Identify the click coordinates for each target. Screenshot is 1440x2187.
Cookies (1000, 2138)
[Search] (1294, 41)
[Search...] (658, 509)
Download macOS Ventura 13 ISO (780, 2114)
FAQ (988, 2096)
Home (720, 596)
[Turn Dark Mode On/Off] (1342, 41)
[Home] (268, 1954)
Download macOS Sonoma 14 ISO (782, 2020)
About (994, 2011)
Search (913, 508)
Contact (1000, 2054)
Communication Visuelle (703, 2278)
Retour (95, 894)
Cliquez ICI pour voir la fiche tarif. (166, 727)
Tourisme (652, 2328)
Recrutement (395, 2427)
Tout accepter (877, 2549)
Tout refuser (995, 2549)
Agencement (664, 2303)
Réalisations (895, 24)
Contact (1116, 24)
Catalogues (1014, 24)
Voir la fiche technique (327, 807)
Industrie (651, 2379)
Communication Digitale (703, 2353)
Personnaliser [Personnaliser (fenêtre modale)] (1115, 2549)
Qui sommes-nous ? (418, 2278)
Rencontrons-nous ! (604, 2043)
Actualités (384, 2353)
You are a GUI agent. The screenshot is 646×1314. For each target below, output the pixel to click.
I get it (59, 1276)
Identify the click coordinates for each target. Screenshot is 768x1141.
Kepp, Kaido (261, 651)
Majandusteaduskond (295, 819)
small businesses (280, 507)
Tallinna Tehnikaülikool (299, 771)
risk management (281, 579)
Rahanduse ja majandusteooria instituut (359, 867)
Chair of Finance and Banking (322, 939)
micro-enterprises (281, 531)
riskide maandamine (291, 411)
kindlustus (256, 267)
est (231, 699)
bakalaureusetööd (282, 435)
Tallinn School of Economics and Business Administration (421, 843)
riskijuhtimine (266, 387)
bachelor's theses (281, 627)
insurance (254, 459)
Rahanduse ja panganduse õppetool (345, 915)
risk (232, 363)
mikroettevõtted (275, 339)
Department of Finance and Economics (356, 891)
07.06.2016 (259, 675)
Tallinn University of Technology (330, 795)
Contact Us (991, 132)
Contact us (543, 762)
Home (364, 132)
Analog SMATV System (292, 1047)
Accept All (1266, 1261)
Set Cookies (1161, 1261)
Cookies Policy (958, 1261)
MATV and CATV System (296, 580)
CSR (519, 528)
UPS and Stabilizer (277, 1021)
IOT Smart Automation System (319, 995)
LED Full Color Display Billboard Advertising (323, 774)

------------------------------------------------

* **WHAT THE EXERCISE ASKS**
Would you show each line of the listing above that has the string "Finance"?

* **RESULT**
Chair of Finance and Banking (322, 939)
Department of Finance and Economics (356, 891)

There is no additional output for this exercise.